● Task
The entries shown next need to be written again word for word.
★ ★ ★
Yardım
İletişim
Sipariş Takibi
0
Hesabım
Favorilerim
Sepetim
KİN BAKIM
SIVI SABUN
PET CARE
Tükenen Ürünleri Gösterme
★ ★ ★
● Output of the task
Yardım
İletişim
Sipariş Takibi
0
Hesabım
Favorilerim
Sepetim
KİN BAKIM
SIVI SABUN
PET CARE
Tükenen Ürünleri Gösterme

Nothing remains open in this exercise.